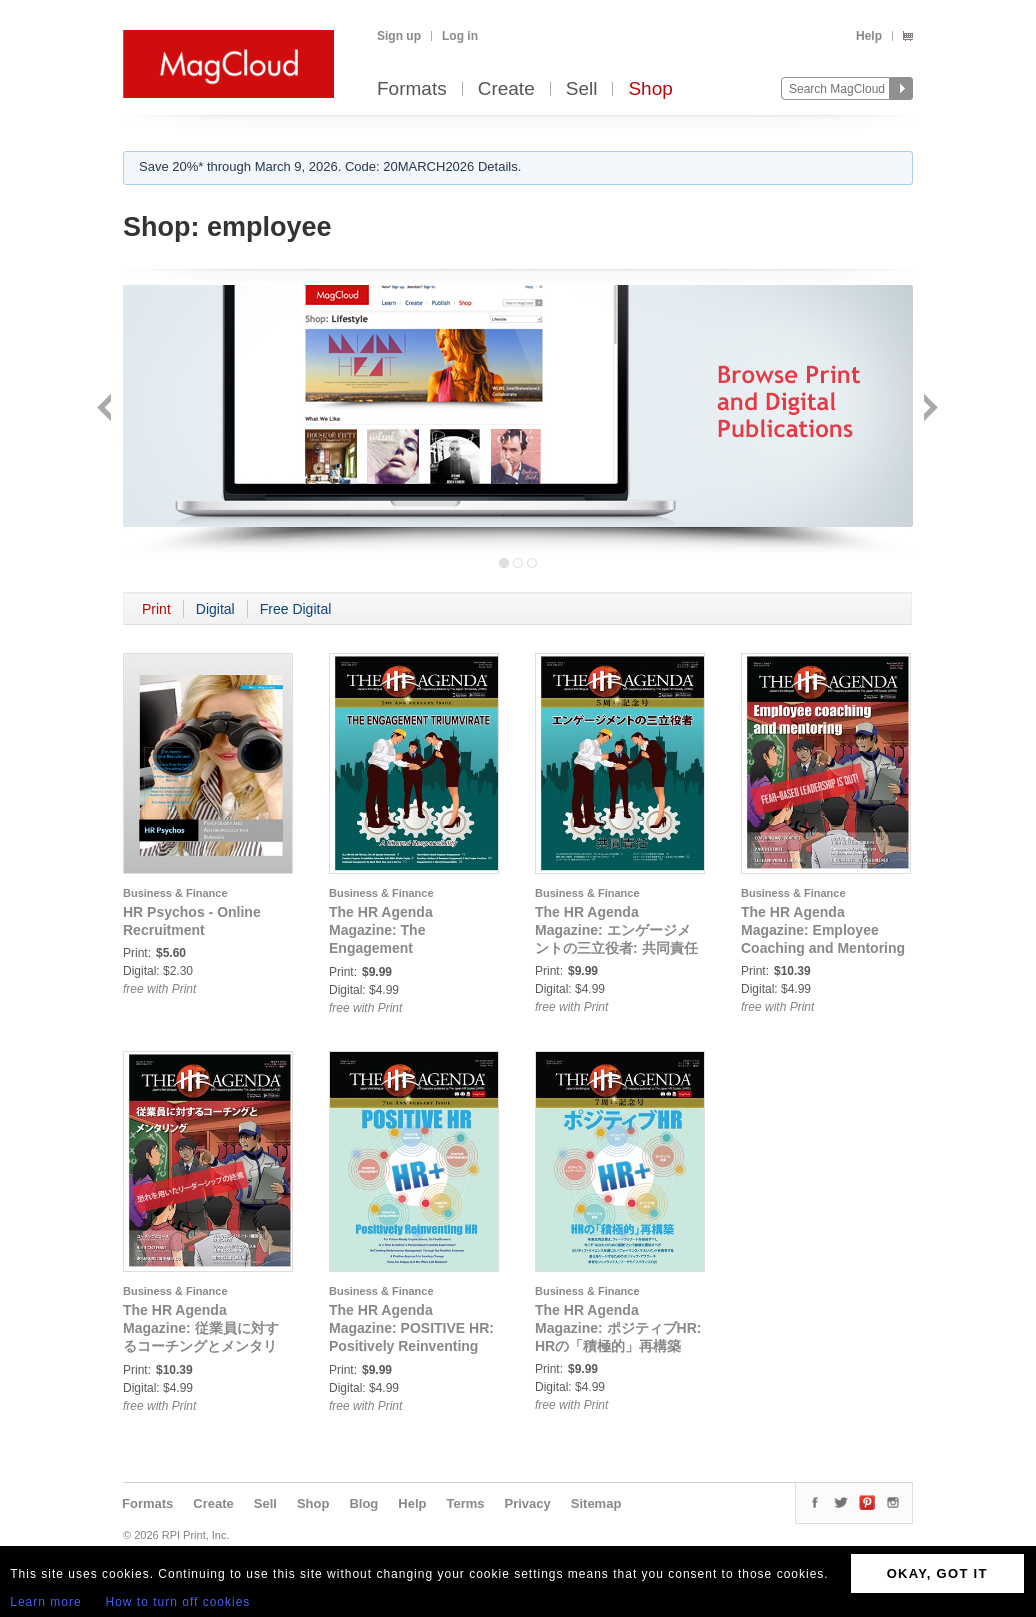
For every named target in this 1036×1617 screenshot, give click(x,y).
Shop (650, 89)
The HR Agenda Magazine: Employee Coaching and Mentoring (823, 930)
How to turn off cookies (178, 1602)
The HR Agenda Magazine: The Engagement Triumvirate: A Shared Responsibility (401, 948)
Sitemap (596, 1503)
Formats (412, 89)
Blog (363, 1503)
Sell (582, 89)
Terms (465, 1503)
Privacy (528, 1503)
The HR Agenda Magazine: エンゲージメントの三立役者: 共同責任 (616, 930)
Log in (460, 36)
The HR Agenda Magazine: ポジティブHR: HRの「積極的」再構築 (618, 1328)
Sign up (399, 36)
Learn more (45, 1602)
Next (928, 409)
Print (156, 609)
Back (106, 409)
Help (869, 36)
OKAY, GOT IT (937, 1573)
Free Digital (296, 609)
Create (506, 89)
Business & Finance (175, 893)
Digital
==================================================
Leave out the images and transcribe all the records exactly.

For every named target in this 1036×1617 screenshot, give click(x,y).
Shop (650, 89)
The HR Agenda Magazine: Employee Coaching and Mentoring (823, 930)
How to turn off cookies (178, 1602)
The HR Agenda Magazine: The Engagement Triumvirate: A Shared Responsibility (401, 948)
Sitemap (596, 1503)
Formats (412, 89)
Blog (363, 1503)
Sell (582, 89)
Terms (465, 1503)
Privacy (528, 1503)
The HR Agenda Magazine: エンゲージメントの三立役者: 共同責任 (616, 930)
Log in (460, 36)
The HR Agenda Magazine: ポジティブHR: HRの「積極的」再構築 (618, 1328)
Sign up (399, 36)
Learn more (45, 1602)
Next (928, 409)
Print (156, 609)
Back (106, 409)
Help (869, 36)
OKAY, GOT IT (937, 1573)
Free Digital (296, 609)
Create (506, 89)
Business & Finance (175, 893)
Digital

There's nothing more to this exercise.